A single number is the answer: the count of lines in the records that hold the word "وحدت".

Stored data entries
—————

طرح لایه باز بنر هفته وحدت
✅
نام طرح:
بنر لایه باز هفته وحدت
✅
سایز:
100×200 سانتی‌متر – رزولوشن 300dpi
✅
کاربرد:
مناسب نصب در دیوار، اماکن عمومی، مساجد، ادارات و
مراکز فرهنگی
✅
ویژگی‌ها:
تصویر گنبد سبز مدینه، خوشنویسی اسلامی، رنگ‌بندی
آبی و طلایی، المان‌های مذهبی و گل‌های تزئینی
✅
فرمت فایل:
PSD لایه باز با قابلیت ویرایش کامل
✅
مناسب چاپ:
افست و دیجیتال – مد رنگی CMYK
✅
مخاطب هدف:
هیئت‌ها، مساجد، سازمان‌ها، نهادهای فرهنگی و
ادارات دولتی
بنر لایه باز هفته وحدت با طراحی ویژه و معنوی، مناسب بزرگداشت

—————

• _Task output_: 3